# [Source records]
════════════════

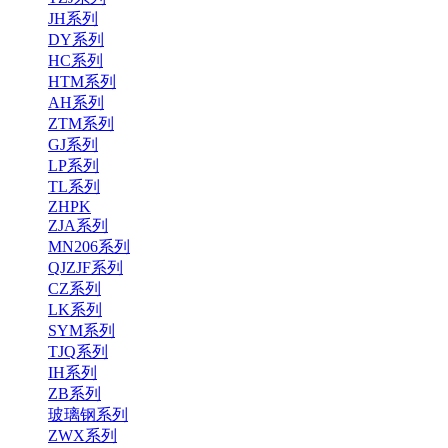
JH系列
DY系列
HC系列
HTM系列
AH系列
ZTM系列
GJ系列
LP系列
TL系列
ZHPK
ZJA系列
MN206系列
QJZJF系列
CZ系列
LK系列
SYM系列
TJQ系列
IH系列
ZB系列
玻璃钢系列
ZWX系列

════════════════

Make an exact copy of every record, pictures excluded.

JH系列
DY系列
HC系列
HTM系列
AH系列
ZTM系列
GJ系列
LP系列
TL系列
ZHPK
ZJA系列
MN206系列
QJZJF系列
CZ系列
LK系列
SYM系列
TJQ系列
IH系列
ZB系列
玻璃钢系列
ZWX系列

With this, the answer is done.